- Work instructions
Pick out each line of the records in which the word "Wrath" appears.

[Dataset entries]
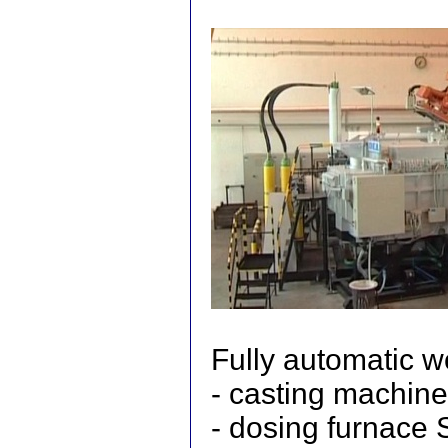
Fully automatic w
- casting machine
- dosing furnac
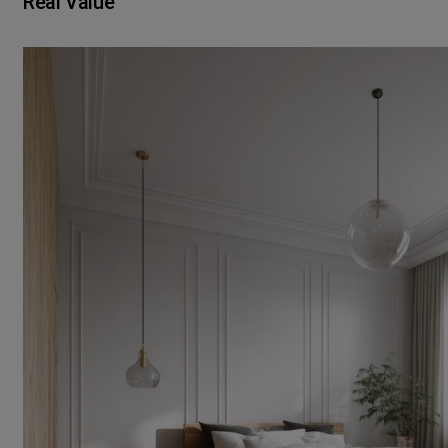
Real Value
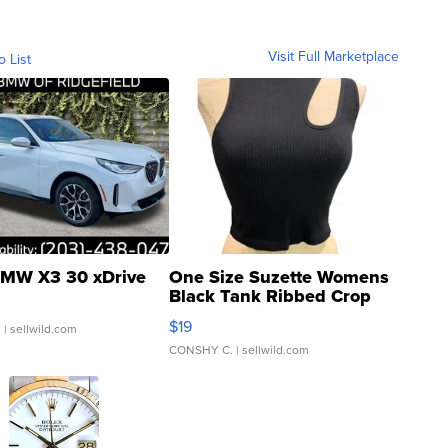
Visit Full Marketplace
o List
MW X3 30 xDrive
One Size Suzette Womens
Black Tank Ribbed Crop
Asymmetrical ...
$19
.
| sellwild.com
CONSHY C.
| sellwild.com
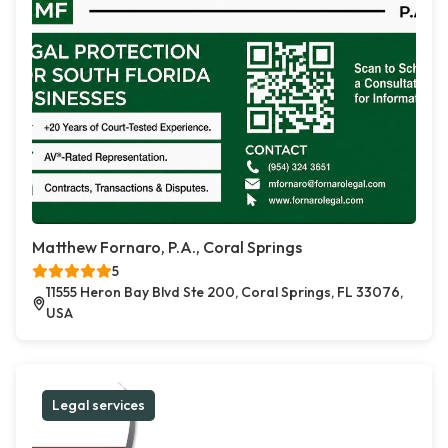
Matthew Fornaro, P.A., Coral Springs
5
11555 Heron Bay Blvd Ste 200, Coral Springs, FL 33076,
USA
Legal services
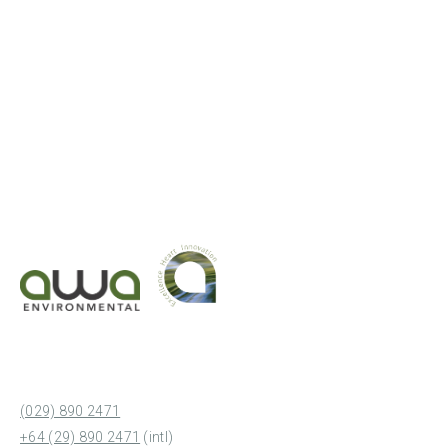
(029) 890 2471
+64 (29) 890 2471
(intl)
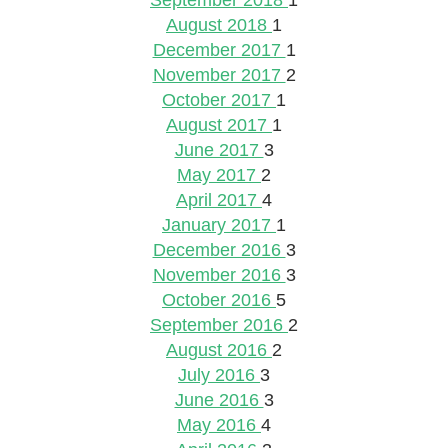
September 2018
1
August 2018
1
December 2017
1
November 2017
2
October 2017
1
August 2017
1
June 2017
3
May 2017
2
April 2017
4
January 2017
1
December 2016
3
November 2016
3
October 2016
5
September 2016
2
August 2016
2
July 2016
3
June 2016
3
May 2016
4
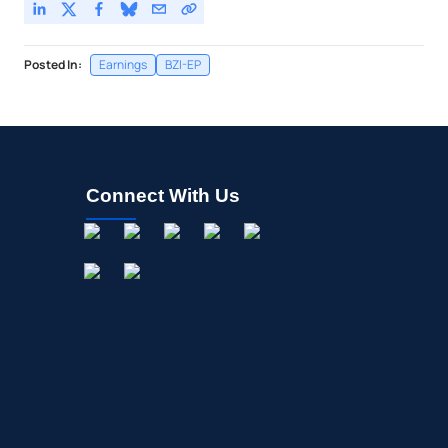
Posted In:
Earnings
BZI-EP
Connect With Us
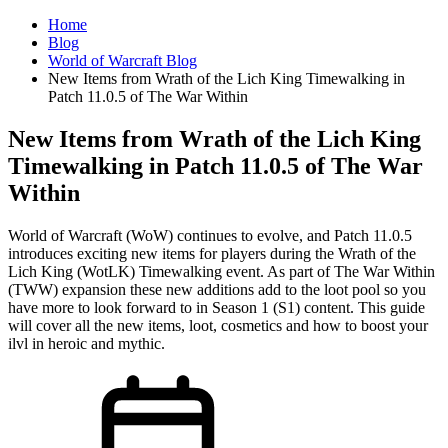
Home
Blog
World of Warcraft Blog
New Items from Wrath of the Lich King Timewalking in
Patch 11.0.5 of The War Within
New Items from Wrath of the Lich King
Timewalking in Patch 11.0.5 of The War
Within
World of Warcraft (WoW) continues to evolve, and Patch 11.0.5
introduces exciting new items for players during the Wrath of the
Lich King (WotLK) Timewalking event. As part of The War Within
(TWW) expansion these new additions add to the loot pool so you
have more to look forward to in Season 1 (S1) content. This guide
will cover all the new items, loot, cosmetics and how to boost your
ilvl in heroic and mythic.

- Exercise response
New Items from Wrath of the Lich King Timewalking in
New Items from Wrath of the Lich King
introduces exciting new items for players during the Wrath of the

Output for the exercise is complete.